[Opening Recorded information section]
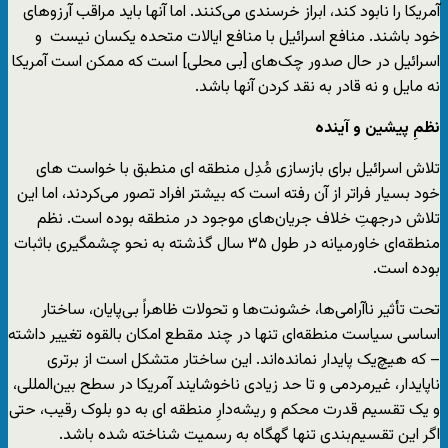
آمریکا را نابود کند، ابراز خرسندی می‌کنند. اما آنها باید مراقب آرزو‌های
خود باشند. منافع اسرائیل با منافع ایالات متحده یکسان نیست و
اسرائیل در حال صدور چک‌های [بی محلی] است که ممکن است آمریکا
نه مایل و نه قادر به نقد کردن آنها باشد.
نظمِ پیشین و آینده
تلاش اسرائیل برای بازسازی مُدِل منطقه ای منطبق با خواست های
خود بسیار فراتر از آن رفته است که بیشتر افراد تصور می‌کردند، اما این
تلاش درجهتِ خلاف جریان‌های موجود در منطقه بوده است. نظم
منطقه‌ای خاورمیانه در طول ۳۵ سال گذشته به‌ نحو چشمگیری باثبات
بوده است.
تحت تأثیر ناآرامی‌ها، خشونت‌ها و تحولات ظاهراً بی‌پایان، ساختار
اساسی سیاست منطقه‌ای تنها در چند مقطع امکان بالقوه تغییر داشته
– که هیچ‌یک پایدار نمانده‌اند. این ساختار متشکل است از برتری
ناپایدار، غیرمردمی و تا حد زیادی ناخوشایند آمریکا در سطح بین‌المللی،
و یک تقسیم قدرت محکم و ریشه‌دارِ منطقه ای به دو بلوک رقیب، حتی
اگر این تقسیم‌بندی تنها گهگاه به رسمیت شناخته شده باشد.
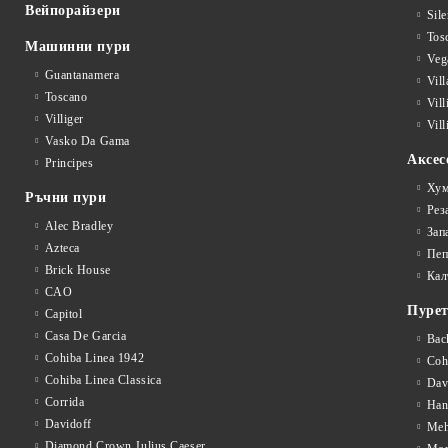
Вейпорайзери
Sile
Tos
Машинни пури
Veg
Guantanamera
Vil
Toscano
Vil
Villiger
Vill
Vasko Da Gama
Аксес
Principes
Хум
Ръчни пури
Рез
Alec Bradley
Зап
Azteca
Пеп
Brick House
Кал
CAO
Пуре
Capitol
Casa De Garcia
Bac
Cohiba Linea 1942
Coh
Cohiba Linea Classica
Dav
Corrida
Han
Davidoff
Meh
Diamond Crown Julius Caeser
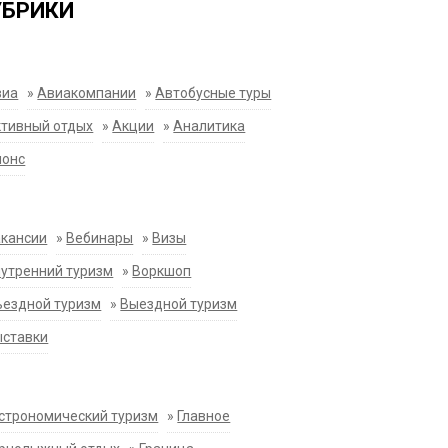
УБРИКИ
виа
»
Авиакомпании
»
Автобусные туры
тивный отдых
»
Акции
»
Аналитика
нонс
акансии
»
Вебинары
»
Визы
утренний туризм
»
Воркшоп
ездной туризм
»
Выездной туризм
ыставки
строномический туризм
»
Главное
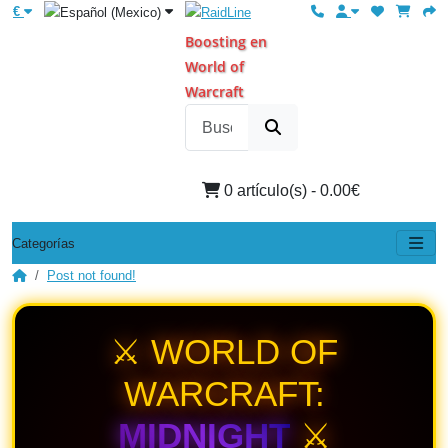
€
Boosting en
World of
Warcraft
0 artículo(s) - 0.00€
Categorías
Post not found!
⚔️ WORLD OF
WARCRAFT:
MIDNIGHT
⚔️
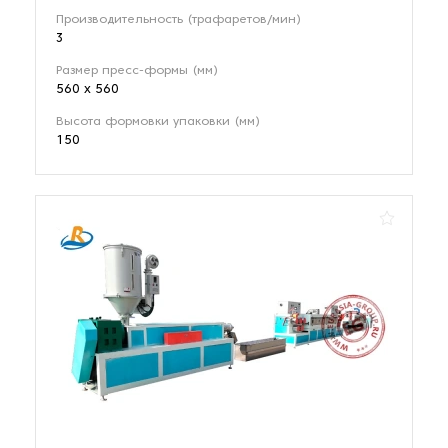
Производительность (трафаретов/мин)
3
Размер пресс-формы (мм)
560 х 560
Высота формовки упаковки (мм)
150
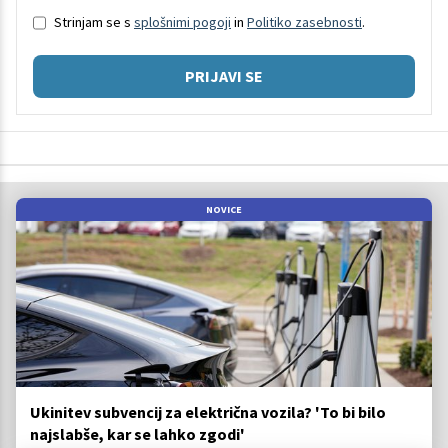
Strinjam se s
splošnimi pogoji
in
Politiko zasebnosti
.
PRIJAVI SE
NOVICE
Ukinitev subvencij za električna vozila? 'To bi bilo
najslabše, kar se lahko zgodi'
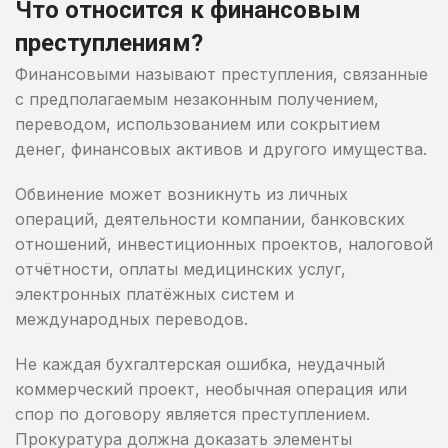
Что относится к финансовым
преступлениям?
Финансовыми называют преступления, связанные
с предполагаемым незаконным получением,
переводом, использованием или сокрытием
денег, финансовых активов и другого имущества.
Обвинение может возникнуть из личных
операций, деятельности компании, банковских
отношений, инвестиционных проектов, налоговой
отчётности, оплаты медицинских услуг,
электронных платёжных систем и
международных переводов.
Не каждая бухгалтерская ошибка, неудачный
коммерческий проект, необычная операция или
спор по договору является преступлением.
Прокуратура должна доказать элементы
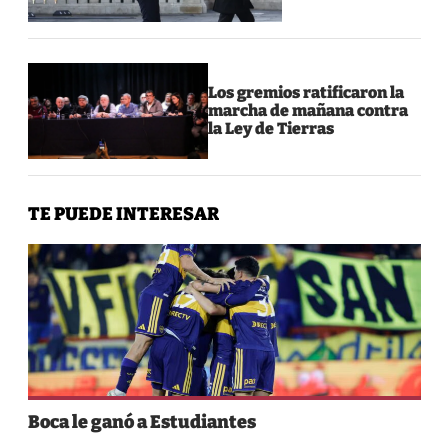
Los gremios ratificaron la
marcha de mañana contra
la Ley de Tierras
TE PUEDE INTERESAR
Boca le ganó a Estudiantes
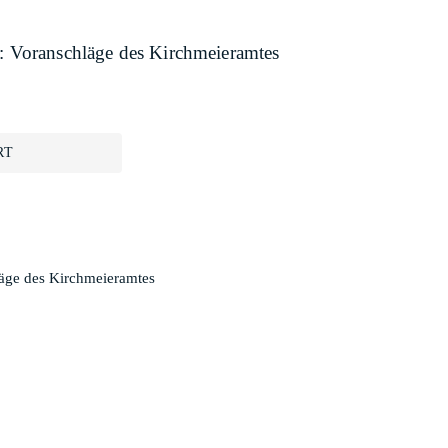
e: Voranschläge des Kirchmeieramtes
RT
läge des Kirchmeieramtes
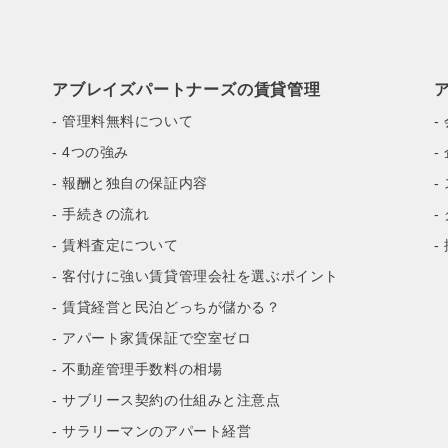
アブレイズパートナーズの賃貸管理
- 管理料無料について
-
- 4つの強み
-
- 報酬と独自の保証内容
-
- 手続きの流れ
-
- 賃料査定について
-
- 客付けに強い賃貸管理会社を選ぶポイント
- 賃貸経営と民泊どっちが儲かる？
- アパート家賃保証で空室ゼロ
- 不動産管理手数料の相場
- サブリース契約の仕組みと注意点
- サラリーマンのアパート経営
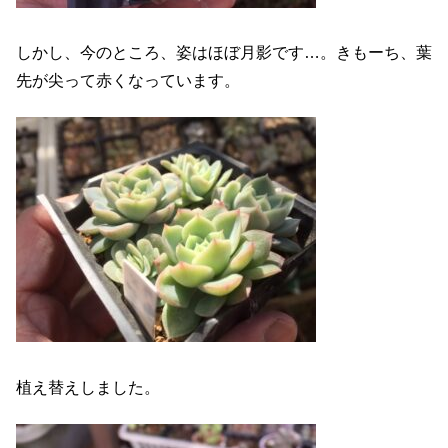
しかし、今のところ、姿はほぼ月影です…。きもーち、葉
先が尖って赤くなっています。
植え替えしました。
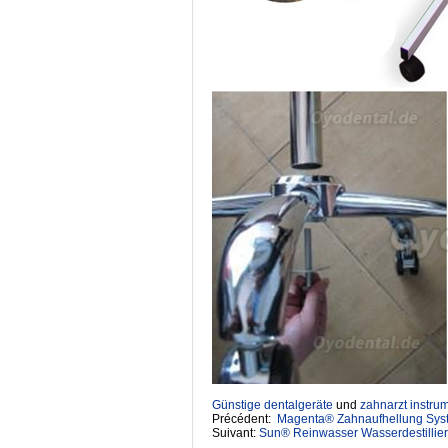
Günstige dentalgeräte
‎ und
zahnarzt instru
Précédent:
Magenta® Zahnaufhellung Syst
Suivant:
Sun® Reinwasser Wasserdestillierge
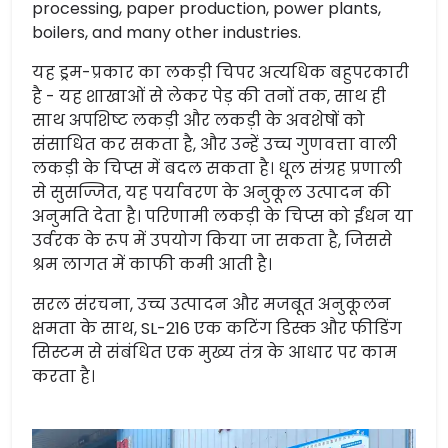
processing, paper production, power plants,
boilers, and many other industries.
यह ड्रम-प्रकार का लकड़ी चिपर अत्यधिक बहुपरकारी
है - यह शाखाओं से लेकर पेड़ की तनों तक, साथ ही
साथ अपशिष्ट लकड़ी और लकड़ी के अवशेषों को
संसाधित कर सकता है, और उन्हें उच्च गुणवत्ता वाली
लकड़ी के चिप्स में बदल सकता है। धूल संग्रह प्रणाली
से सुसज्जित, यह पर्यावरण के अनुकूल उत्पादन की
अनुमति देता है। परिणामी लकड़ी के चिप्स को ईंधन या
उर्वरक के रूप में उपयोग किया जा सकता है, जिससे
श्रम लागत में काफी कमी आती है।
सरल संरचना, उच्च उत्पादन और मजबूत अनुकूलन
क्षमता के साथ, SL-216 एक कटिंग डिस्क और फीडिंग
सिस्टम से संबंधित एक मुख्य तंत्र के आधार पर काम
करता है।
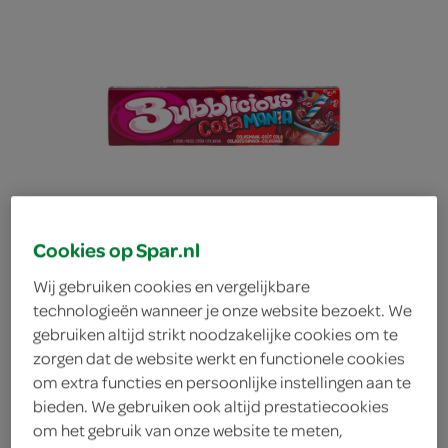
Cookies op Spar.nl
Wij gebruiken cookies en vergelijkbare
technologieën wanneer je onze website bezoekt. We
gebruiken altijd strikt noodzakelijke cookies om te
zorgen dat de website werkt en functionele cookies
Bubblicious kauwgom
om extra functies en persoonlijke instellingen aan te
bieden. We gebruiken ook altijd prestatiecookies
cola
om het gebruik van onze website te meten,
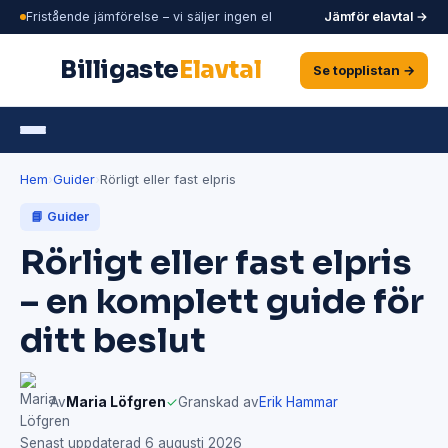
Fristående jämförelse – vi säljer ingen el
Jämför elavtal →
Billigaste
Elavtal
Se topplistan →
Hem
›
Guider
›
Rörligt eller fast elpris
📘 Guider
Rörligt eller fast elpris
– en komplett guide för
ditt beslut
Av
Maria Löfgren
✓
Granskad av
Erik Hammar
Senast uppdaterad 6 augusti 2026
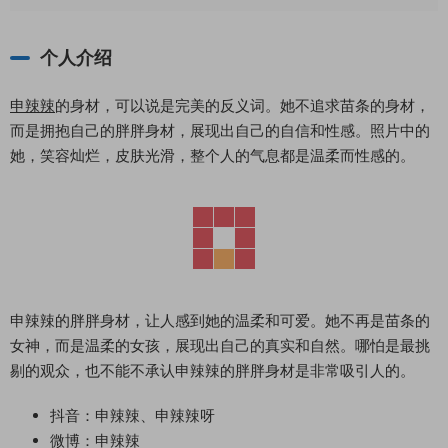
个人介绍
申辣辣
的身材，可以说是完美的反义词。她不追求苗条的身材，
而是拥抱自己的胖胖身材，展现出自己的自信和性感。照片中的
她，笑容灿烂，皮肤光滑，整个人的气息都是温柔而性感的。
申辣辣的胖胖身材，让人感到她的温柔和可爱。她不再是苗条的
女神，而是温柔的女孩，展现出自己的真实和自然。哪怕是最挑
剔的观众，也不能不承认申辣辣的胖胖身材是非常吸引人的。
抖音：申辣辣、申辣辣呀
微博：申辣辣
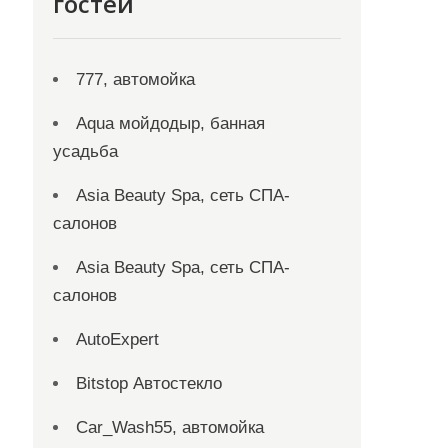
гостей
777, автомойка
Aqua мойдодыр, банная
усадьба
Asia Beauty Spa, сеть СПА-
салонов
Asia Beauty Spa, сеть СПА-
салонов
AutoExpert
Bitstop Автостекло
Car_Wash55, автомойка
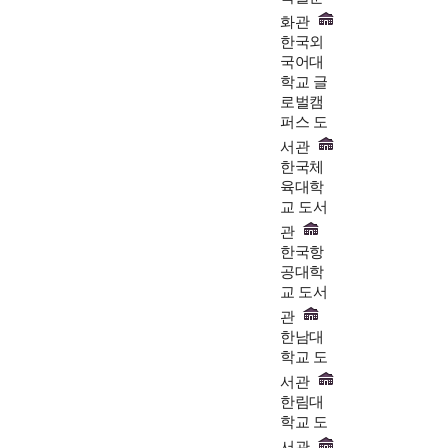
화관
한국외
국어대
학교 글
로벌캠
퍼스 도
서관
한국체
육대학
교 도서
관
한국항
공대학
교 도서
관
한남대
학교 도
서관
한림대
학교 도
서관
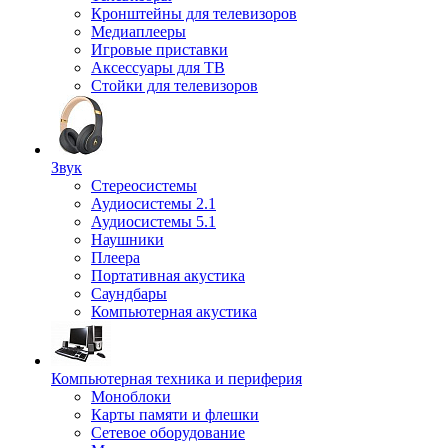
Кронштейны для телевизоров
Медиаплееры
Игровые приставки
Аксессуары для ТВ
Стойки для телевизоров
Звук
Стереосистемы
Аудиосистемы 2.1
Аудиосистемы 5.1
Наушники
Плеера
Портативная акустика
Саундбары
Компьютерная акустика
Компьютерная техника и периферия
Моноблоки
Карты памяти и флешки
Сетевое оборудование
[Closing Recorded information section]
Exercise directions ▸
Return each line from the records that includes the word "آمریکا".

Exercise solution ▸
آمریکا را نابود کند، ابراز خرسندی می‌کنند. اما آنها باید مراقب آرزو‌های
اسرائیل در حال صدور چک‌های [بی محلی] است که ممکن است آمریکا
ناپایدار، غیرمردمی و تا حد زیادی ناخوشایند آمریکا در سطح بین‌المللی،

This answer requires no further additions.